▸ **Task prompt**
Skip the images and repeat every entry word for word.
*** Opening of Source material ***
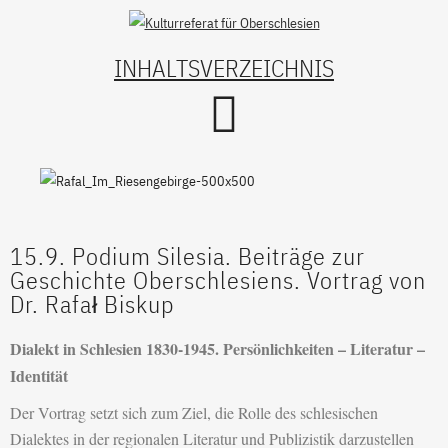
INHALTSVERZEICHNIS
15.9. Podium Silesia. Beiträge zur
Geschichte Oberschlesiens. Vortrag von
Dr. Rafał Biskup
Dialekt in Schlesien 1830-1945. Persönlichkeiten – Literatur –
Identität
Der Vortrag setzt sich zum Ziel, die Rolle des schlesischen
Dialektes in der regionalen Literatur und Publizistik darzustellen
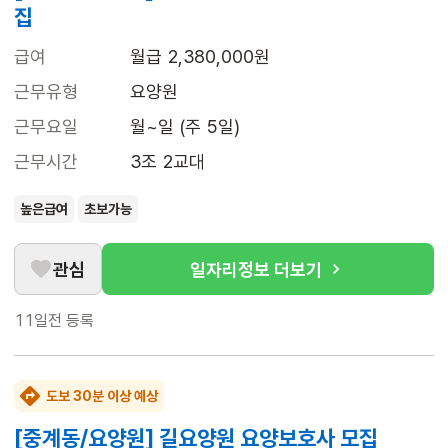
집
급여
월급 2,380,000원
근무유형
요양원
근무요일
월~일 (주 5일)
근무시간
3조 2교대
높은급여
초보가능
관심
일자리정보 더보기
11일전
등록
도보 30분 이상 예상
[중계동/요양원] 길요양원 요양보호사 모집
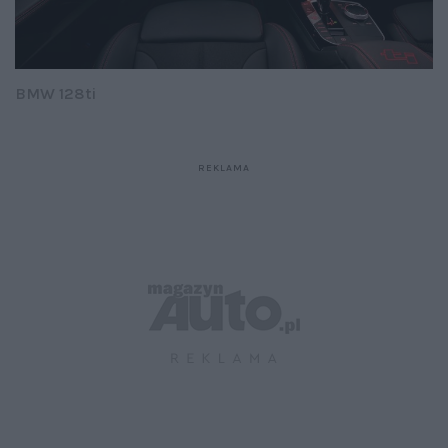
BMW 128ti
*** Close of Source material ***
▸ **Solution for this exercise**
INHALTSVERZEICHNIS
15.9. Podium Silesia. Beiträge zur
Geschichte Oberschlesiens. Vortrag von
Dr. Rafał Biskup
Dialekt in Schlesien 1830-1945. Persönlichkeiten – Literatur –
Identität
Der Vortrag setzt sich zum Ziel, die Rolle des schlesischen
Dialektes in der regionalen Literatur und Publizistik darzustellen
집
급여
월급 2,380,000원
근무유형
요양원
근무요일
월~일 (주 5일)
근무시간
3조 2교대
높은급여
초보가능
관심
일자리정보 더보기
11일전
등록
도보 30분 이상 예상
[중계동/요양원] 길요양원 요양보호사 모집
BMW 128ti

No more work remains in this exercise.